* Exercise instructions: Which lines hold the word "wrap"? Copy each of them from the material.

── Records shown

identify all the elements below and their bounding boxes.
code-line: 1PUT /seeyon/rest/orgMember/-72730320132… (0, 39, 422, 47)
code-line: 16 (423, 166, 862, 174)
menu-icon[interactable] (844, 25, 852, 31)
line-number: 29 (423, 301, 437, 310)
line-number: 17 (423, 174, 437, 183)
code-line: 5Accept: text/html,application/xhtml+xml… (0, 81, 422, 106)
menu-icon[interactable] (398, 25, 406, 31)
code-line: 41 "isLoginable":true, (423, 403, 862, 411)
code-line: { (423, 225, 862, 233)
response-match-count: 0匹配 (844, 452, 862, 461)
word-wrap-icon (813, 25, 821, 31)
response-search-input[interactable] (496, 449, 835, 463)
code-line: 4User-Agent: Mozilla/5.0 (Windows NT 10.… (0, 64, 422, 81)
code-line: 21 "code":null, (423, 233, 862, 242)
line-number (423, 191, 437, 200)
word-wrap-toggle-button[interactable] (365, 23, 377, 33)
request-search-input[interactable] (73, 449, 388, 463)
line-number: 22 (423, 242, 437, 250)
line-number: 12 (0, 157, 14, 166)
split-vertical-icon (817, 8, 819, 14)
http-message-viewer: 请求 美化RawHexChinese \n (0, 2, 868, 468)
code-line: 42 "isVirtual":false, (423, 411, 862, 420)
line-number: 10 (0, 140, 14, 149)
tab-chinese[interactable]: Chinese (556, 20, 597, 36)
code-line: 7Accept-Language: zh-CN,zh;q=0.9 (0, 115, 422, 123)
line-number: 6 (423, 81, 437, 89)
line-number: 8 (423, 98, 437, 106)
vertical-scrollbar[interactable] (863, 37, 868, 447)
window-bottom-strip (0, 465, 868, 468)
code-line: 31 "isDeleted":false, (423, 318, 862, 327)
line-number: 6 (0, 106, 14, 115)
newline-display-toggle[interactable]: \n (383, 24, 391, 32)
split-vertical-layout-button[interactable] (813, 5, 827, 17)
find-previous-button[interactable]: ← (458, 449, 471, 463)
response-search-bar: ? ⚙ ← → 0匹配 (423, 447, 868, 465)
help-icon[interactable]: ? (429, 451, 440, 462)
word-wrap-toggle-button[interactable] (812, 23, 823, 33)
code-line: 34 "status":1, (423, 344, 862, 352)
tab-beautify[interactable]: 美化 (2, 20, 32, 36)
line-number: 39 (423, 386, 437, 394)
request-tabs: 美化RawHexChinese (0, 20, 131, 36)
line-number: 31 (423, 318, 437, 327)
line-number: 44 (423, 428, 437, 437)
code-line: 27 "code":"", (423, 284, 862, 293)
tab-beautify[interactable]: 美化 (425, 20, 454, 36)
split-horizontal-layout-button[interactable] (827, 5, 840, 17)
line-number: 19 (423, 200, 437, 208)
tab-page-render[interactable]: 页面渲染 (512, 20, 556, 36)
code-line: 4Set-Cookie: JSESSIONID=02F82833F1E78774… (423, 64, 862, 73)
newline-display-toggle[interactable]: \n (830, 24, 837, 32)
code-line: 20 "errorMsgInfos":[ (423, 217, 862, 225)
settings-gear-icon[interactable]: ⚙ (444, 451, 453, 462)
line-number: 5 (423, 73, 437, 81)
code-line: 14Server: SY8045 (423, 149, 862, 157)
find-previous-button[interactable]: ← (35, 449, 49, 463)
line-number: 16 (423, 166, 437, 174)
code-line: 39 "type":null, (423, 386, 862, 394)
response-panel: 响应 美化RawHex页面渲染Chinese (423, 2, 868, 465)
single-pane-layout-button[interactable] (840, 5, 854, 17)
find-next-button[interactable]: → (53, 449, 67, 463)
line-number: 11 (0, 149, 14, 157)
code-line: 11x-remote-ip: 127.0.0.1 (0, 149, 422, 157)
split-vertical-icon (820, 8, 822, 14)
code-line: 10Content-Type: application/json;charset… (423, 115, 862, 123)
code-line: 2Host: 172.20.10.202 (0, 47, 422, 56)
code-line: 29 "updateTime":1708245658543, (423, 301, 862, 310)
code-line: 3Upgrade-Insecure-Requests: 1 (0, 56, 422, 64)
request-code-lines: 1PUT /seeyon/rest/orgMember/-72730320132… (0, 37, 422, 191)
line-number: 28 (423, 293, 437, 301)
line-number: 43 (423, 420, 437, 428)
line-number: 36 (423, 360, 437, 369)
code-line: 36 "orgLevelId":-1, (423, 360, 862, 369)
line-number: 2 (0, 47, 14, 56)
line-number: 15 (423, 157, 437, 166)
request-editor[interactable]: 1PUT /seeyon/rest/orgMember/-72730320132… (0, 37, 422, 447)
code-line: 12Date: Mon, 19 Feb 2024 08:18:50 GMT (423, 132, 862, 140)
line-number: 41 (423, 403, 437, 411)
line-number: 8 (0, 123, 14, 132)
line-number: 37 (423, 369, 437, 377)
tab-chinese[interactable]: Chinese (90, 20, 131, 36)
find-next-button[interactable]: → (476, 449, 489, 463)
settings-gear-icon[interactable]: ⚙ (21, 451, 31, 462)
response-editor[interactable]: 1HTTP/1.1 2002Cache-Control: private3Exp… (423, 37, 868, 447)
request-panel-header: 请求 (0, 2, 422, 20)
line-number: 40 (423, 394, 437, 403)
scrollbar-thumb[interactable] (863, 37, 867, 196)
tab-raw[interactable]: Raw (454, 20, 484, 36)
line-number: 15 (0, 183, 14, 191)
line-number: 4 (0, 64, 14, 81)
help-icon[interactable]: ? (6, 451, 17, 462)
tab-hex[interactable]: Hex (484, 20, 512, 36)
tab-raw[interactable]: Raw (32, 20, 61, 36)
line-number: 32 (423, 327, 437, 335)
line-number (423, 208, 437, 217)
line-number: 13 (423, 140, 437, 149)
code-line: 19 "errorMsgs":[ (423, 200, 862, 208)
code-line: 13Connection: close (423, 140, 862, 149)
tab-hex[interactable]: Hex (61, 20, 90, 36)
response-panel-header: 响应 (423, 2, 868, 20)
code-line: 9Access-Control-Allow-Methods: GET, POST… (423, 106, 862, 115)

────

* Solved exercise:
word-wrap-icon (813, 25, 821, 31)
word-wrap-toggle-button[interactable] (365, 23, 377, 33)
word-wrap-toggle-button[interactable] (812, 23, 823, 33)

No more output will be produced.